After fusing batch normalization operation by transforming the kernels, we add up the kernels into a single 3×3 conv kernel. This is done by first zero-padding the two 1×1 kernels to 3×3 and adding the three kernels up, as shown in (B) in the figure above. The result is a single 3×3 conv layer that implies three branches and batch normalization. Cool!

Details & Scaling

RepVGG is VGG-style in the sense that it adopts a plain topology and heavily uses 3×3 conv, but it does not use max-pooling as in the original VGG. In fact, the architecture and training configurations are very different, since the authors utilize more modern improvements and design principles. RepVGG is designed to follow the following principles:

The first stage operates with large resolution, so we use only one layer for lower latency.
The last stage shall have more channels, so we use only one layer to save the parameters.
We put the most layers into the second last stage, following ResNet and its recent variants.

The result is an architecture like the table above. While these hyper-parameters have room for improvement, they are a reasonable design similar to many deep CNNs.

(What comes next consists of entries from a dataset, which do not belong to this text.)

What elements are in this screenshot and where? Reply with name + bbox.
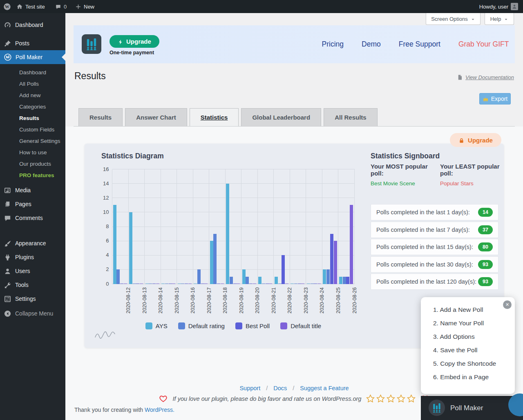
sidebar-subitem-how-to-use[interactable]: How to use	[0, 147, 65, 158]
star-icon[interactable]	[387, 394, 395, 403]
bar-ays-2020-08-22	[275, 277, 278, 284]
x-axis-tick-label: 2020-08-19	[239, 287, 244, 324]
lock-icon	[458, 136, 465, 144]
star-icon[interactable]	[407, 394, 416, 403]
bar-default-title-2020-08-22	[285, 283, 288, 284]
footer-link-docs[interactable]: Docs	[273, 385, 287, 391]
star-icon[interactable]	[376, 394, 385, 403]
sidebar-item-posts[interactable]: Posts	[0, 36, 65, 50]
bar-ays-2020-08-20	[242, 269, 246, 284]
footer-link-suggest-a-feature[interactable]: Suggest a Feature	[300, 385, 349, 391]
sidebar-subitem-add-new[interactable]: Add new	[0, 90, 65, 101]
home-icon	[16, 3, 23, 10]
polls-completed-badge: 37	[478, 225, 493, 234]
sidebar-subitem-results[interactable]: Results	[0, 113, 65, 124]
tab-global-leaderboard[interactable]: Global Leaderboard	[241, 108, 321, 126]
star-icon[interactable]	[366, 394, 375, 403]
rate-us-text: If you love our plugin, please do big fa…	[173, 396, 362, 402]
account-menu[interactable]: Howdy, user	[479, 0, 508, 13]
bar-ays-2020-08-25	[323, 269, 326, 284]
sidebar-item-comments[interactable]: Comments	[0, 211, 65, 225]
bar-best-poll-2020-08-23	[298, 283, 301, 284]
page-title: Results	[74, 71, 106, 82]
help-button[interactable]: Help	[485, 13, 514, 25]
tab-results[interactable]: Results	[78, 108, 123, 126]
statistics-upgrade-pill[interactable]: Upgrade	[450, 133, 501, 147]
nav-link-free-support[interactable]: Free Support	[399, 40, 440, 49]
legend-label: Best Poll	[246, 322, 270, 329]
bar-default-title-2020-08-18	[221, 283, 224, 284]
star-icon[interactable]	[397, 394, 405, 403]
sidebar-item-settings[interactable]: Settings	[0, 292, 65, 306]
sidebar-item-label: Users	[15, 268, 30, 274]
nav-link-grab-your-gift[interactable]: Grab Your GIFT	[458, 40, 509, 49]
sidebar-subitem-general-settings[interactable]: General Settings	[0, 136, 65, 147]
tab-all-results[interactable]: All Results	[324, 108, 378, 126]
sidebar-item-media[interactable]: Media	[0, 183, 65, 197]
gridline-h	[112, 255, 355, 256]
active-item-arrow	[62, 53, 65, 61]
bar-default-rating-2020-08-25	[326, 269, 330, 284]
nav-link-demo[interactable]: Demo	[362, 40, 381, 49]
screen-options-button[interactable]: Screen Options	[426, 13, 481, 25]
legend-item-default-title[interactable]: Default title	[280, 322, 321, 329]
pages-icon	[4, 200, 11, 208]
sidebar-item-users[interactable]: Users	[0, 264, 65, 278]
view-documentation-link[interactable]: View Documentation	[457, 74, 514, 80]
footer-link-support[interactable]: Support	[239, 385, 260, 391]
gridline-v	[306, 169, 306, 284]
sidebar-subitem-dashboard[interactable]: Dashboard	[0, 67, 65, 78]
collapse-menu-button[interactable]: Collapse Menu	[0, 307, 65, 320]
settings-icon	[4, 295, 11, 303]
tab-answer-chart[interactable]: Answer Chart	[125, 108, 187, 126]
sidebar-item-poll-maker[interactable]: Poll Maker	[0, 50, 65, 64]
sidebar-item-label: Tools	[15, 282, 29, 288]
sidebar-subitem-our-products[interactable]: Our products	[0, 159, 65, 169]
gridline-h	[112, 169, 355, 169]
bar-ays-2020-08-19	[226, 184, 229, 284]
results-tabs: ResultsAnswer ChartStatisticsGlobal Lead…	[78, 108, 378, 126]
legend-item-best-poll[interactable]: Best Poll	[235, 322, 270, 329]
bar-default-title-2020-08-14	[156, 283, 159, 284]
new-content-menu[interactable]: New	[75, 0, 94, 13]
close-icon[interactable]: ✕	[503, 300, 512, 309]
site-name-link[interactable]: Test site	[16, 0, 45, 13]
wordpress-link[interactable]: WordPress.	[145, 407, 174, 413]
bar-default-rating-2020-08-23	[294, 283, 297, 284]
sidebar-item-label: Collapse Menu	[15, 310, 53, 317]
plug-icon	[4, 253, 11, 261]
bar-best-poll-2020-08-19	[233, 283, 237, 284]
bar-best-poll-2020-08-12	[120, 283, 123, 284]
sidebar-item-tools[interactable]: Tools	[0, 278, 65, 292]
legend-item-default-rating[interactable]: Default rating	[178, 322, 225, 329]
upgrade-button[interactable]: Upgrade	[110, 35, 159, 48]
quick-step-item: 3. Add Options	[433, 333, 475, 340]
sidebar-subitem-categories[interactable]: Categories	[0, 102, 65, 112]
x-axis-tick-label: 2020-08-24	[319, 287, 325, 324]
tab-statistics[interactable]: Statistics	[190, 108, 239, 126]
sidebar-item-pages[interactable]: Pages	[0, 197, 65, 211]
x-axis-tick-label: 2020-08-26	[352, 287, 358, 324]
sidebar-subitem-all-polls[interactable]: All Polls	[0, 79, 65, 89]
sidebar-subitem-pro-features[interactable]: PRO features	[0, 170, 65, 181]
y-axis-tick-label: 6	[95, 238, 109, 244]
sidebar-item-appearance[interactable]: Appearance	[0, 236, 65, 250]
bar-ays-2020-08-15	[161, 283, 165, 284]
sidebar-item-dashboard[interactable]: Dashboard	[0, 18, 65, 32]
legend-item-ays[interactable]: AYS	[145, 322, 168, 329]
y-axis-tick-label: 4	[95, 252, 109, 258]
sidebar-item-plugins[interactable]: Plugins	[0, 250, 65, 264]
export-button[interactable]: Export	[479, 93, 511, 104]
heart-icon	[159, 394, 168, 403]
gridline-v	[257, 169, 258, 284]
polls-completed-row: Polls completed in the last 30 day(s):93	[371, 256, 498, 273]
nav-link-pricing[interactable]: Pricing	[322, 40, 344, 49]
sidebar-subitem-custom-fields[interactable]: Custom Fields	[0, 124, 65, 135]
user-avatar[interactable]	[511, 0, 518, 13]
bar-ays-2020-08-14	[145, 283, 149, 284]
comments-shortcut[interactable]: 0	[55, 0, 67, 13]
bar-ays-2020-08-16	[178, 283, 181, 284]
bar-default-rating-2020-08-18	[213, 234, 217, 284]
wordpress-menu[interactable]: W	[3, 0, 11, 13]
x-axis-tick-label: 2020-08-13	[142, 287, 148, 324]
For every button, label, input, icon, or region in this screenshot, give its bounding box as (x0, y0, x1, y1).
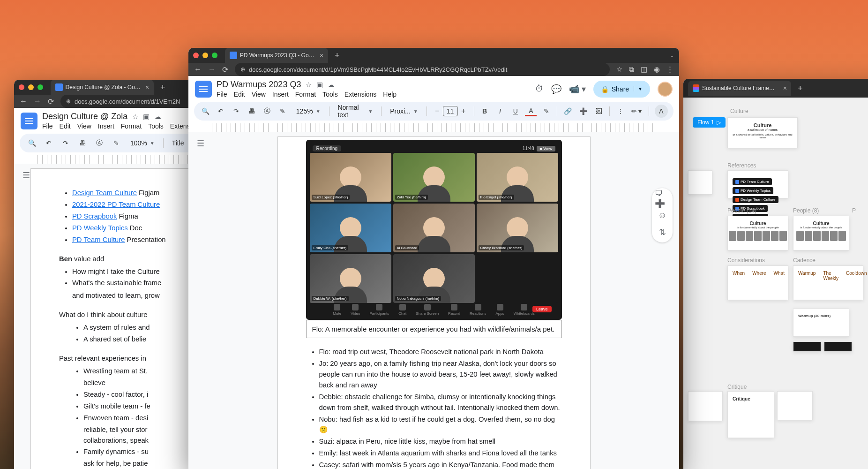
new-tab-button[interactable]: + (795, 83, 806, 93)
docs-logo-icon[interactable] (195, 81, 212, 98)
menu-file[interactable]: File (42, 122, 53, 130)
critique-frame[interactable]: Critique (727, 391, 774, 438)
suggest-icon[interactable]: ⇅ (655, 225, 670, 240)
styles-selector[interactable]: Normal text ▼ (334, 106, 376, 117)
maximize-window-icon[interactable] (212, 53, 217, 58)
warmup-frame[interactable]: Warmup (30 mins) (793, 309, 849, 337)
traffic-lights[interactable] (193, 53, 217, 58)
new-tab-button[interactable]: + (332, 51, 343, 61)
figma-canvas[interactable]: Flow 1 ▷ Culture Culture a collection of… (683, 98, 868, 469)
bold-icon[interactable]: B (479, 105, 490, 118)
cloud-icon[interactable]: ☁ (328, 81, 335, 89)
editing-mode-icon[interactable]: ✏ ▾ (630, 105, 643, 118)
text-color-icon[interactable]: A (525, 106, 537, 116)
reload-icon[interactable]: ⟳ (48, 97, 54, 106)
outline-toggle-icon[interactable]: ☰ (197, 138, 204, 149)
forward-icon[interactable]: → (208, 65, 216, 74)
more-tools-icon[interactable]: ⋮ (614, 105, 626, 118)
culture-frame[interactable]: Culture a collection of norms or a share… (727, 117, 798, 148)
undo-icon[interactable]: ↶ (215, 105, 227, 118)
redo-icon[interactable]: ↷ (59, 136, 72, 150)
back-icon[interactable]: ← (20, 97, 27, 106)
menu-insert[interactable]: Insert (272, 91, 289, 98)
browser-tab[interactable]: PD Warmups 2023 Q3 - Goo... × (225, 48, 328, 63)
menu-extensions[interactable]: Extensions (344, 91, 376, 98)
new-tab-button[interactable]: + (157, 83, 168, 92)
docs-logo-icon[interactable] (21, 113, 37, 129)
menu-edit[interactable]: Edit (60, 122, 71, 130)
minimize-window-icon[interactable] (202, 53, 208, 58)
minimize-window-icon[interactable] (28, 84, 34, 90)
site-info-icon[interactable]: ⊕ (66, 98, 71, 105)
comments-icon[interactable]: 💬 (551, 84, 561, 94)
undo-icon[interactable]: ↶ (42, 136, 55, 150)
ref-pill-dark[interactable] (793, 341, 821, 352)
menu-format[interactable]: Format (121, 122, 142, 130)
zoom-selector[interactable]: 125% ▼ (292, 106, 324, 117)
browser-tab[interactable]: Sustainable Culture Framework (Al × (688, 81, 791, 96)
menu-view[interactable]: View (252, 91, 266, 98)
comment-icon[interactable]: ➕ (577, 105, 589, 118)
doc-link[interactable]: PD Team Culture (72, 236, 125, 243)
document-page[interactable]: Recording 11:48 ■ View Suzi Lopez (she/h… (277, 136, 591, 469)
critique-note[interactable] (688, 391, 723, 421)
add-reaction-icon[interactable]: ☺ (655, 208, 670, 223)
menu-view[interactable]: View (77, 122, 91, 130)
back-icon[interactable]: ← (194, 65, 202, 74)
flow-tag[interactable]: Flow 1 ▷ (693, 117, 726, 128)
ref-pill-dark[interactable] (824, 341, 852, 352)
highlight-icon[interactable]: ✎ (540, 105, 552, 118)
more-icon[interactable]: ⋮ (666, 65, 673, 74)
doc-link[interactable]: Design Team Culture (72, 189, 137, 197)
close-window-icon[interactable] (19, 84, 24, 90)
add-comment-icon[interactable]: 🗨➕ (655, 191, 670, 206)
profile-icon[interactable]: ◉ (654, 65, 660, 74)
address-bar[interactable]: ⊕ docs.google.com/document/d/1pVm9SBcPgM… (235, 63, 610, 76)
move-icon[interactable]: ▣ (143, 113, 150, 121)
reference-pill[interactable]: Design Team Culture (733, 196, 778, 203)
reference-pill[interactable]: PD Team Culture (733, 178, 772, 185)
extension-icon[interactable]: ⧉ (629, 65, 634, 74)
tab-close-icon[interactable]: × (320, 52, 323, 59)
link-icon[interactable]: 🔗 (562, 105, 574, 118)
collapse-toolbar-icon[interactable]: ᐱ (655, 105, 668, 118)
critique-table[interactable] (777, 391, 813, 420)
history-icon[interactable]: ⏱ (535, 84, 544, 94)
meet-icon[interactable]: 📹 ▾ (569, 84, 586, 94)
paint-format-icon[interactable]: ✎ (110, 136, 123, 150)
spellcheck-icon[interactable]: Ⓐ (262, 105, 273, 118)
styles-selector[interactable]: Title (168, 137, 188, 149)
menu-insert[interactable]: Insert (98, 122, 114, 130)
share-button[interactable]: 🔒 Share ▼ (593, 81, 650, 98)
menu-help[interactable]: Help (383, 91, 397, 98)
bookmark-icon[interactable]: ☆ (616, 65, 622, 74)
avatar[interactable] (658, 82, 673, 97)
references-frame[interactable]: PD Team CulturePD Weekly TopicsDesign Te… (727, 170, 788, 198)
spellcheck-icon[interactable]: Ⓐ (93, 136, 106, 150)
reference-pill[interactable]: PD Weekly Topics (733, 187, 773, 194)
doc-link[interactable]: PD Scrapbook (72, 212, 117, 220)
traffic-lights[interactable] (19, 84, 43, 90)
underline-icon[interactable]: U (509, 105, 521, 118)
outline-toggle-icon[interactable]: ☰ (22, 170, 30, 181)
decrease-font-button[interactable]: − (432, 106, 443, 117)
site-info-icon[interactable]: ⊕ (240, 66, 245, 73)
search-icon[interactable]: 🔍 (200, 105, 211, 118)
window-expand-icon[interactable]: ⌄ (670, 52, 674, 59)
increase-font-button[interactable]: + (458, 106, 469, 117)
image-icon[interactable]: 🖼 (593, 105, 605, 118)
share-dropdown-icon[interactable]: ▼ (634, 86, 643, 91)
doc-title[interactable]: Design Culture @ Zola (42, 112, 127, 121)
move-icon[interactable]: ▣ (316, 81, 323, 89)
print-icon[interactable]: 🖶 (246, 105, 258, 118)
people-frame-a[interactable]: Culture is fundamentally about the peopl… (727, 216, 788, 250)
browser-tab[interactable]: Design Culture @ Zola - Goo... × (51, 80, 154, 95)
redo-icon[interactable]: ↷ (231, 105, 242, 118)
font-selector[interactable]: Proxi... ▼ (386, 106, 421, 117)
star-icon[interactable]: ☆ (306, 81, 312, 89)
sidebar-icon[interactable]: ◫ (641, 65, 647, 74)
menu-file[interactable]: File (217, 91, 227, 98)
menu-format[interactable]: Format (295, 91, 316, 98)
zoom-selector[interactable]: 100% ▼ (127, 137, 158, 149)
doc-link[interactable]: 2021-2022 PD Team Culture (72, 201, 160, 208)
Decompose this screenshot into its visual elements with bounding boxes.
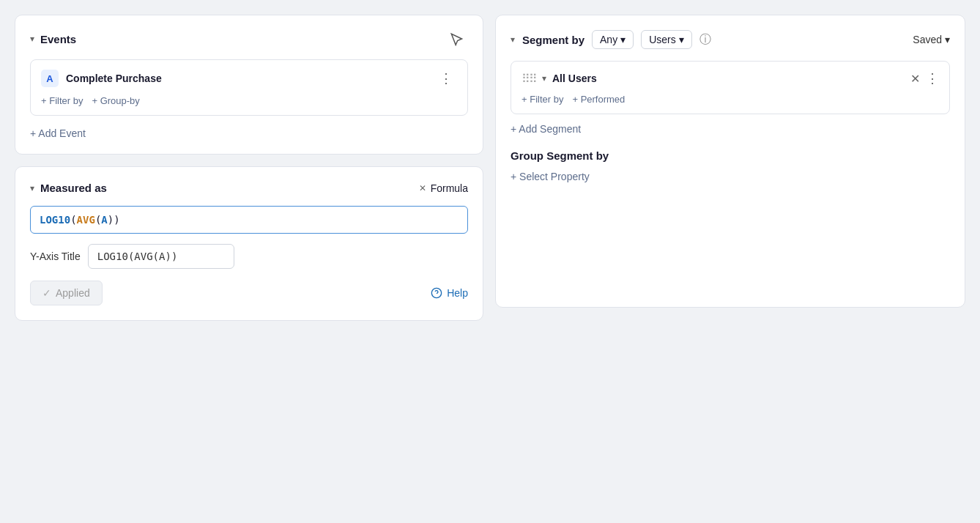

Additionally, groupwise convolutions with g=1, 2, 4 globally are used at odd number of layers(3rd, 5th, 7th, …21st, …) to accelerate training and inference.

The authors scale the width of the model by incrementing or decreasing the value of a and b and scale the depth of the model with two configurations RepVGG-A and RepVGG-B. Specifications of tricks and configurations used to further improve performance are described in the paper(e.g. learning rate decay, cosine annealing, data augmentation).

Experiments

The authors provide experiments on the performance of the RepVGG model in various settings. The results are “as expected” since the authors are basically train a ResNet variant, just that it is optimized to leverage benefits of a plain architecture in inference time. Thus, it is significantly better in terms of the speed-accuracy tradeoff.

In an ablation study, the authors show that a plain training-time model of RepVGG-B0 only yields 72.39% accuracy, while the two additional branches improve it to 75.14%.

The authors also compare their structural re-parameterization, which poses no harm to the final performance with similar variants on fusing branches via re-parameterization. Variants are not described in detail, but comparisons with the proposed structural re-parameterization(Full-featured reparam) demonstrate the effectiveness of RepVGG.

Discussion

The authors demonstrate the benefits of plain architectures as being fast, flexible, and memory-economical. To combine the benefits of both designs, the authors propose a network that can be trained as a multi-branch network but can be converted into a plain network for inference. Coupled with modern training configurations, the authors were able to demonstrate comparable speed-accuracy curves with a plain VGG-style network to popular modern CNNs.

I think of the RepVGG architecture as a compression method to accelerate ResNets by converting them into a plain architecture, which can be beneficial in many aspects. This is practically very different from many previous re-parameterization techniques which are often done at initialization or training time from that the method poses no negative impacts to the final performance.